Editorial to the Lawrence Eagle Tribune
Over the past several years, there are two words that have, more than any other, sent Massachusetts lawmakers scurrying for cover: “tax increase.”
This state shed its infamous “Taxachusetts” moniker many years ago, when lawmakers rolled back a number of onerous taxes that had made the state a pariah for many companies and individuals. Every year for the past several years, top lawmakers such as House Speaker Bob DeLeo have expressed the sentiment that there is “no appetite” on Beacon Hill for tax hikes.
The tax rollbacks and the Legislature’s stand on taxes is a strategy that has made this state more competitive. Boston is one of the top 15 creators of new-economy jobs in the nation, according to Bloomberg.
A well-considered tax strategy can lead to job growth and economic expansion, and a habit of sticking to the strategy is something that long-term business investors seek.
But for some lawmakers, the old habits die hard. Take longtime state solon and current Senate President Stanley Rosenberg, for example.
The Amherst Democrat, speaking before a crowd of labor union representatives this week, trumpeted his support for a graduated income tax that would place a 4 percent surcharge on anyone who earns more than $1 million per year. You can sure more and more people will wind up paying the surcharge as legislators tinker with the tax code once the flat income tax is replaced by the grad tax.
That money — perhaps $2 billion initially — would be used to create good-paying middle-class jobs and pay for better education, said Rosenberg. More money for road repairs and teachers, that’s the promise. Cue the thunderous applause.

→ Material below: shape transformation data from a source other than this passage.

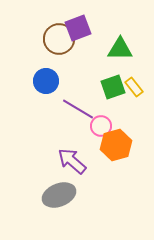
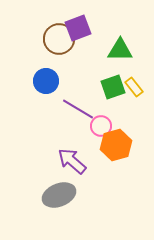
green triangle: moved 1 px down
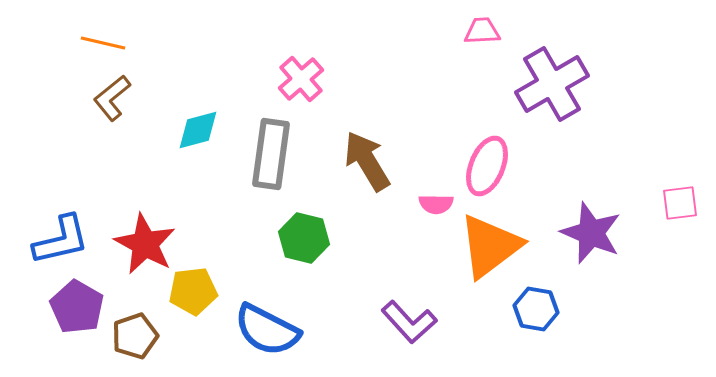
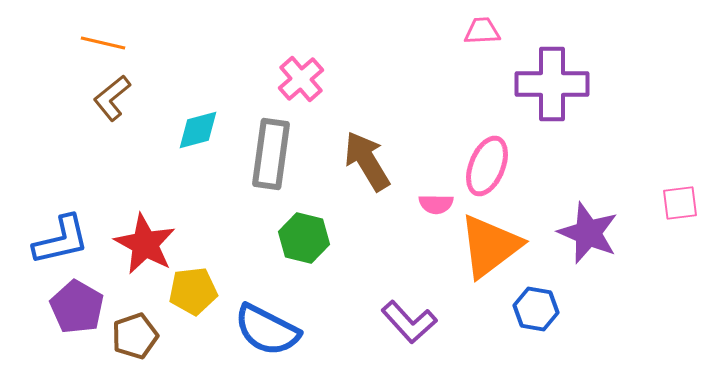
purple cross: rotated 30 degrees clockwise
purple star: moved 3 px left
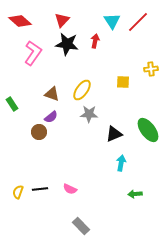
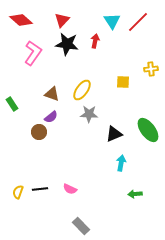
red diamond: moved 1 px right, 1 px up
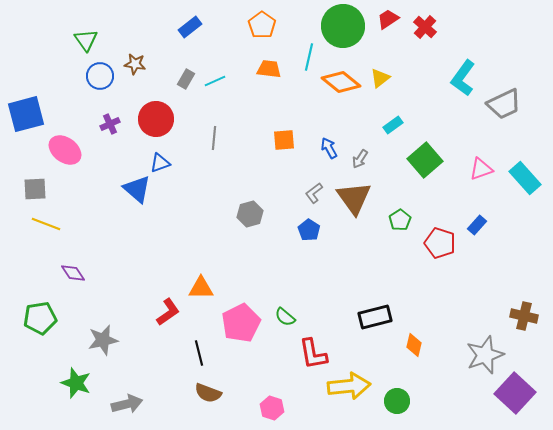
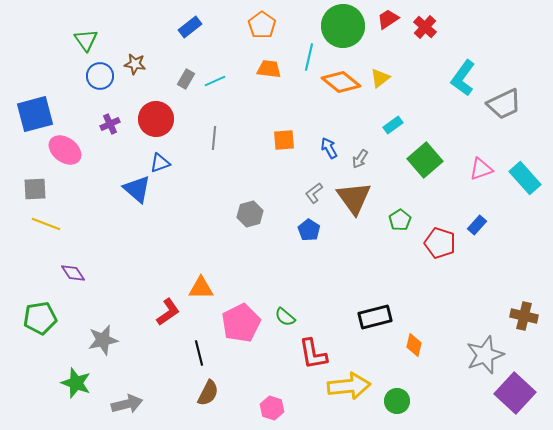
blue square at (26, 114): moved 9 px right
brown semicircle at (208, 393): rotated 84 degrees counterclockwise
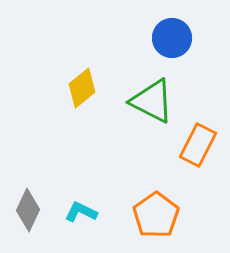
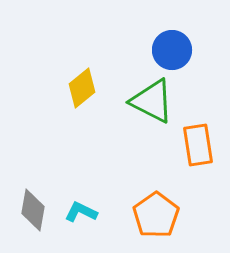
blue circle: moved 12 px down
orange rectangle: rotated 36 degrees counterclockwise
gray diamond: moved 5 px right; rotated 15 degrees counterclockwise
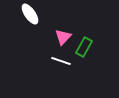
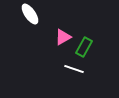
pink triangle: rotated 18 degrees clockwise
white line: moved 13 px right, 8 px down
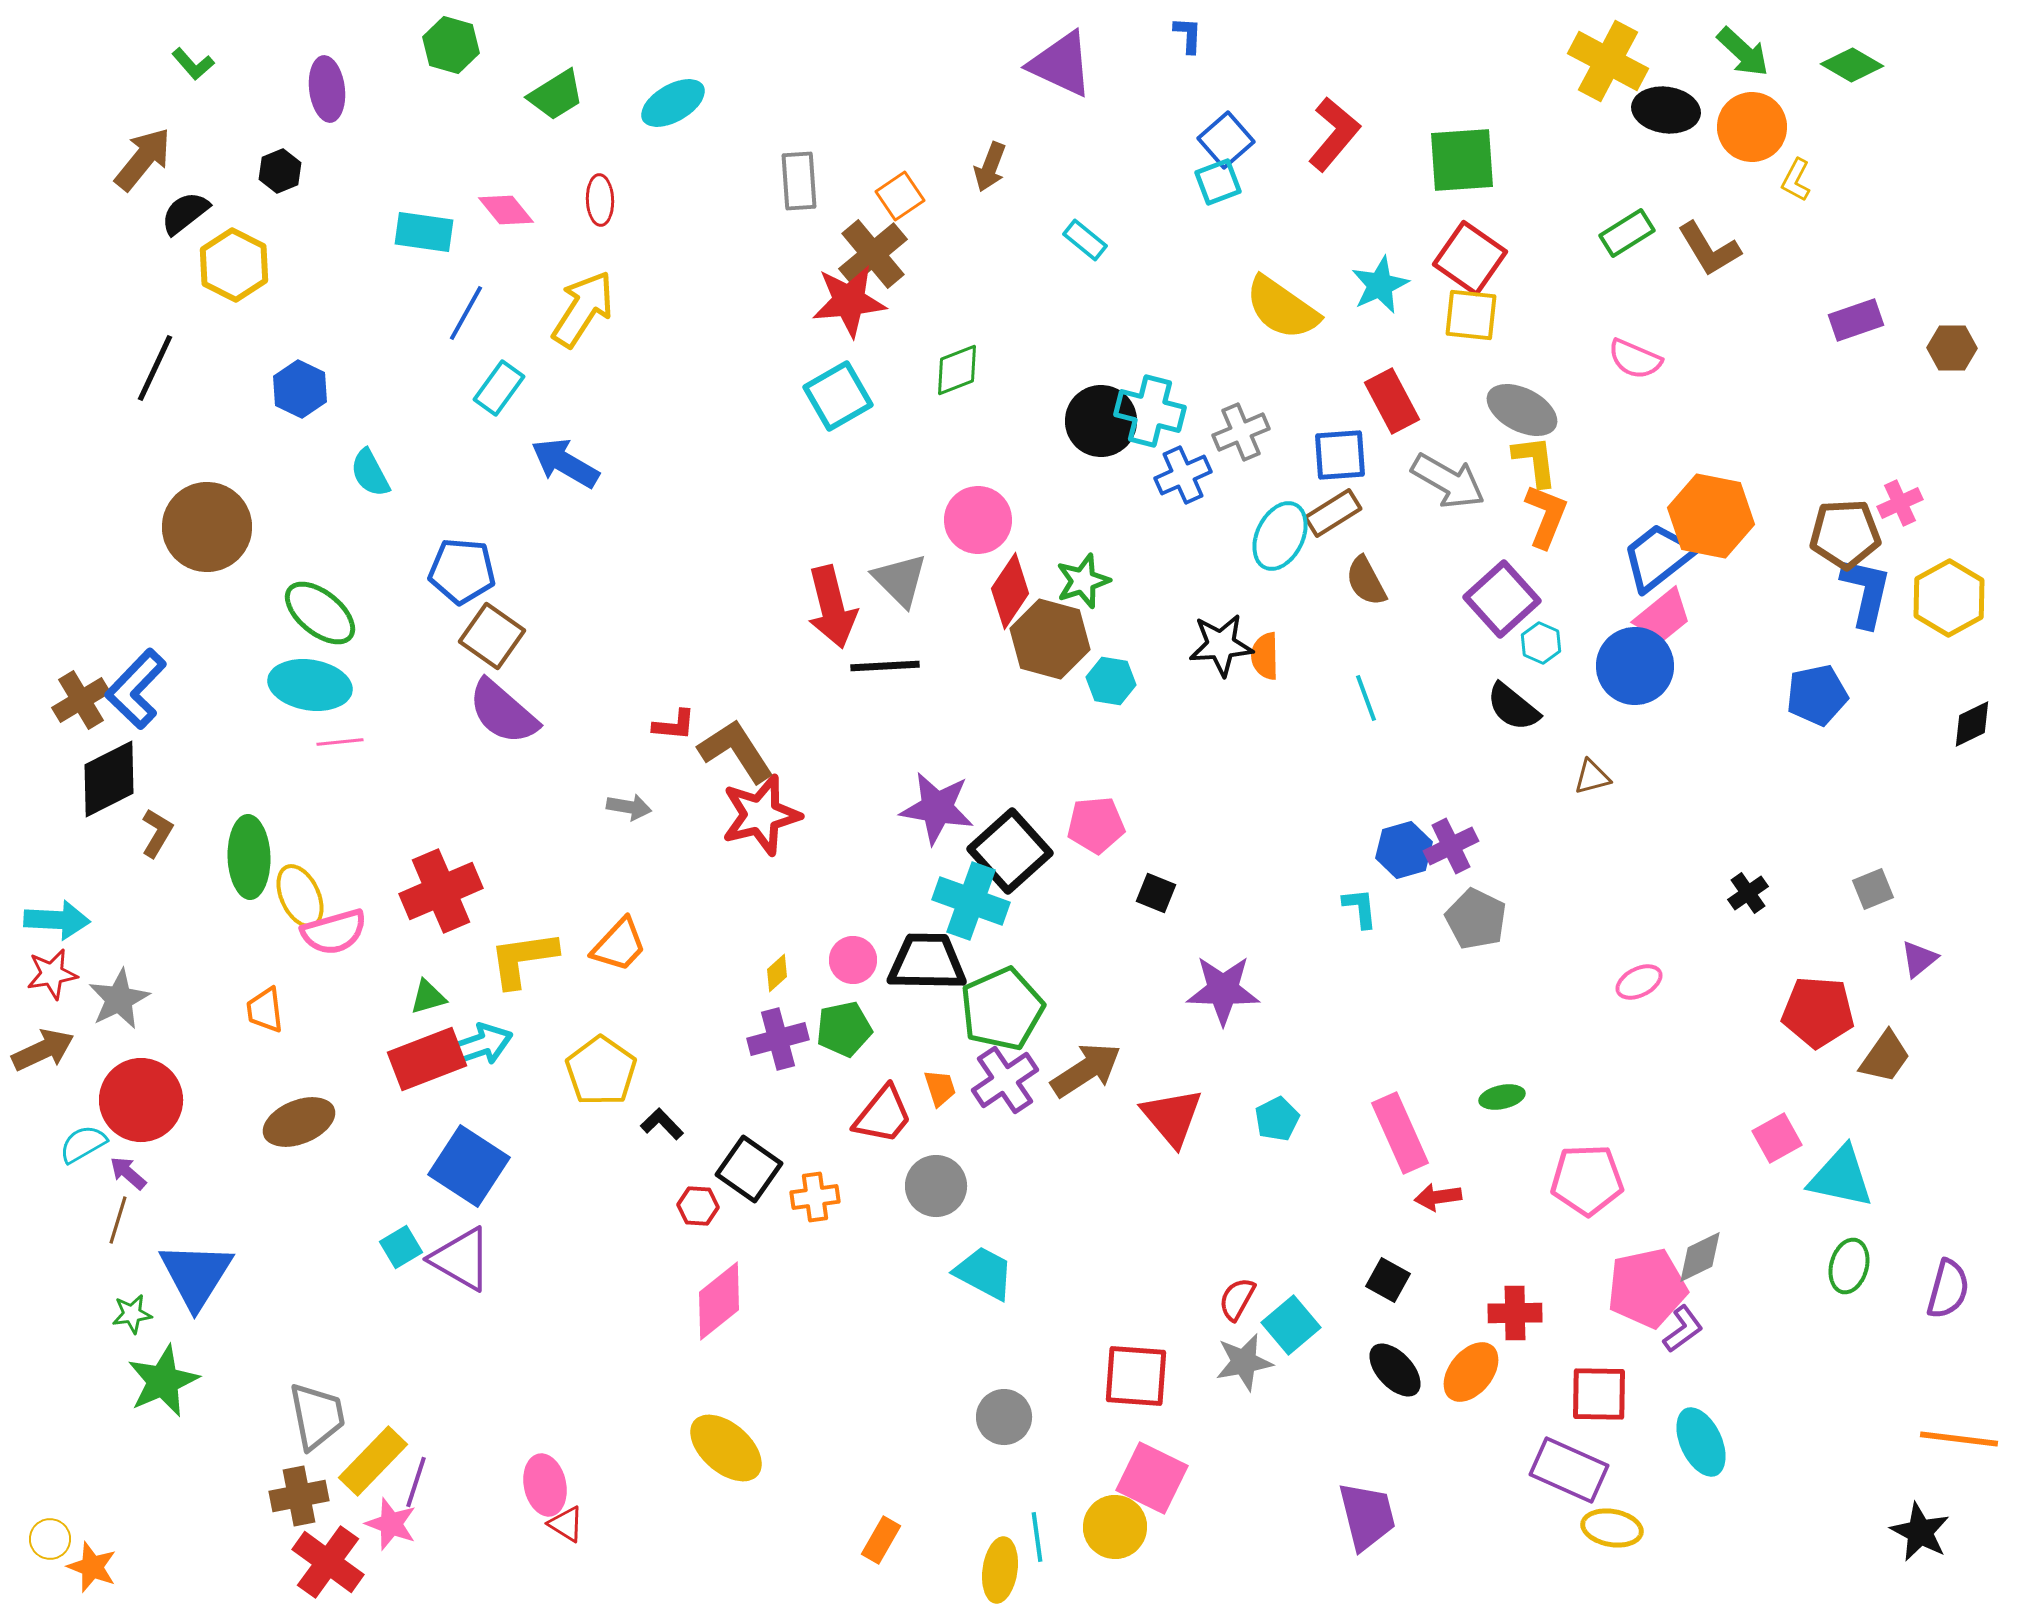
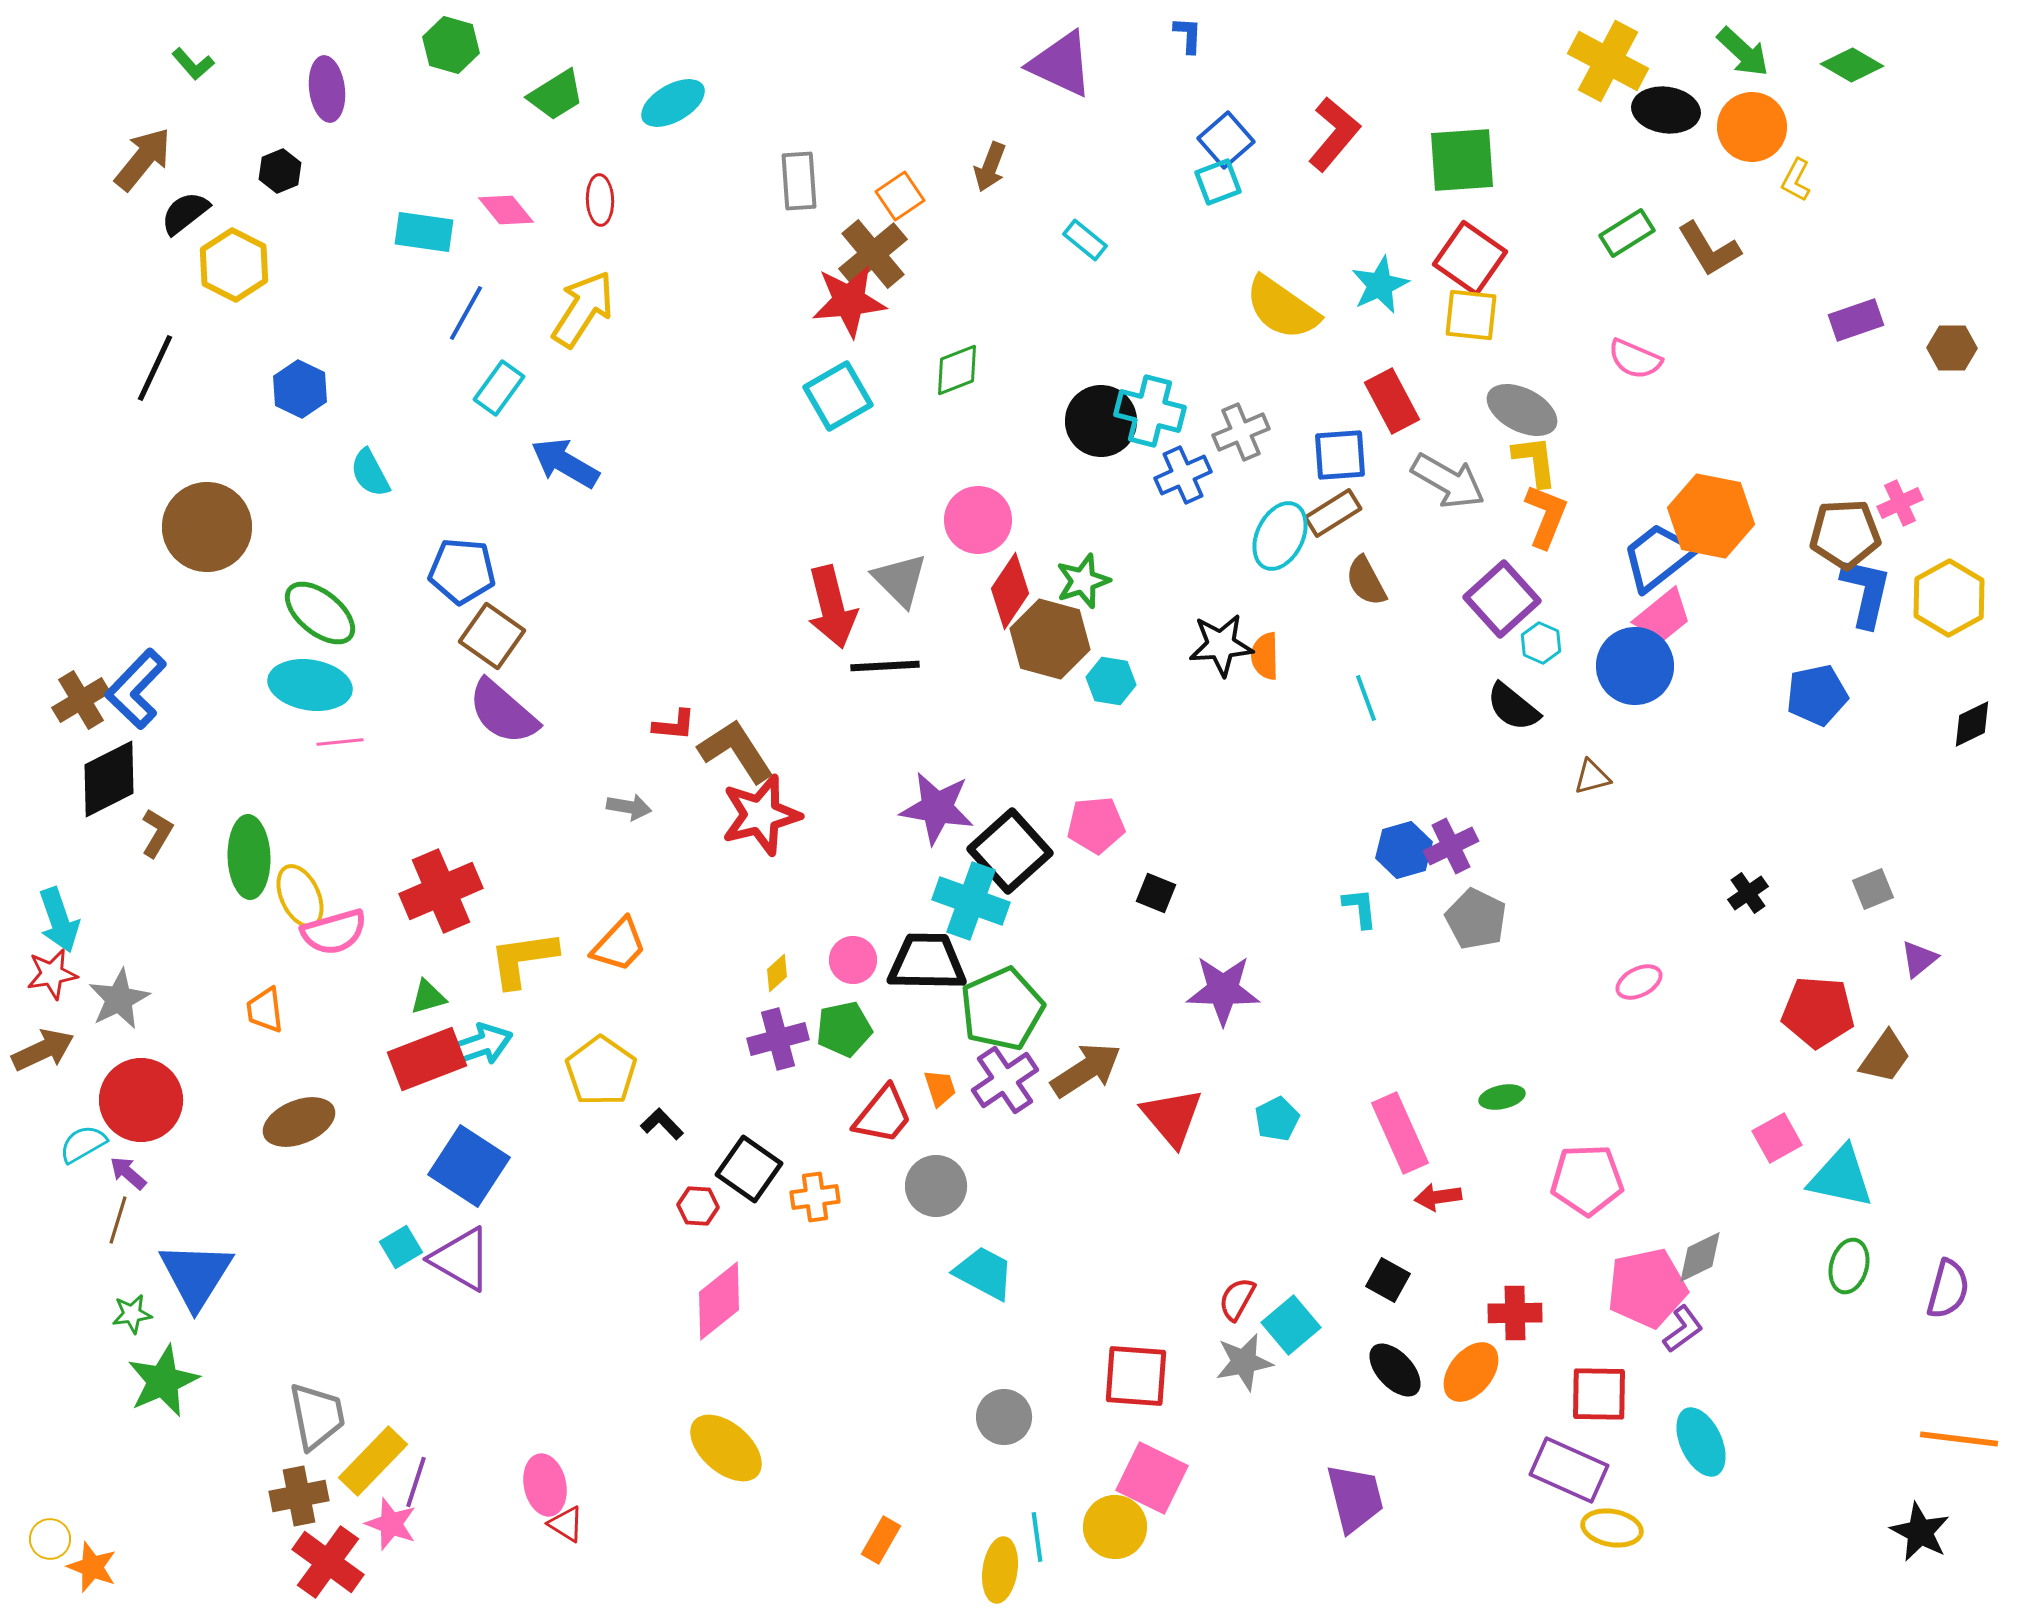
cyan arrow at (57, 920): moved 2 px right; rotated 68 degrees clockwise
purple trapezoid at (1367, 1516): moved 12 px left, 18 px up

Ah, yes, the rich. They don’t pay enough. Make them pay more. It plays well with many audiences, probably most audiences these days.
But this simplistic “solution” is a worn-out platitude to the working middle class. It feeds the worst impulses of politicians and the public, and in the end, it doesn’t accomplish what Rosenberg and other supporters claim.
If the surcharge were to pass, Massachusetts would regain its Taxachusetts reputation. It would have the third-highest graduated income tax rate in the nation, according to the State House News Service. Its impact on job growth is something that is harder to determine, but certainly it would give pause to start-up executives who want to locate in the Northeast. Consider, for example, that although Boston placed No. 15 in the nation for high-tech job creation in Bloomberg’s study, Manchester, New Hampshire, placed No. 6. Part of the reason for its high ranking is its tax policy. New Hampshire, which has no state income tax or sales tax, will no doubt use the millionaires’ tax to lure more businesses over the border.
The bigger problem for Bay Staters is the way that Rosenberg and other top lawmakers have punted down the road one of the worst fiscal problems in the state — the cost of universal health care, or MassHealth. A decade ago, when Massachusetts became the first state in the nation to pass universal health care, lawmakers failed to take action on a known ramification, controlling costs. Politically, it’s far easier to just pass the costs on to taxpayers, rather than face an office full of angry lobbyists.
As a result, the amount of money that taxpayers shell into the health care system is growing wildly. It now consumes half of all state spending, and most of the new tax revenue being generated annually is being fed into it, according to the Massachusetts Tax Foundation, a budget watchdog group. Little wonder why we have no money left over to put toward increased spending on schools and roads.
The problem with MassHealth will be punted even further down the road if Rosenberg gets his graduated income tax. With such a huge influx of money, there’s even less incentive to fix the spending problems.
The “tax the rich” mantra is the battle cry of politicians who lack the fortitude to take on the tough problems they had a hand in creating.
Please see the earlier post dated January 29, 2016 to view the list of representatives in favor of the bill (H3933). Representative Arciero is on the list. House Bill 3933 is a MA Constitutional Amendment that reads:
Amendment Article XLIV of the Massachusetts Constitution is hereby amended by adding the following paragraph at the end thereof:
To provide the resources for quality public education and affordable public colleges and universities, and for the repair and maintenance of roads, bridges and public transportation, all revenues received in accordance with this paragraph shall be expended, subject to appropriation, only for these purposes. In addition to the taxes on income otherwise authorized under this Article, there shall be an additional tax of 4 percent on that portion of annual taxable income in excess of $1,000,000 (one million dollars) reported on any return related to those taxes. To ensure that this additional tax continues to apply only to the commonwealth’s highest income residents, this $1,000,000 (one million dollar) income level shall be adjusted annually to reflect any increases in the cost of living by the same method used for federal income tax brackets. This paragraph shall apply to all tax years beginning on or after January 1, 2019.
This amendment will be heard in Joint Session on May 18, 2016.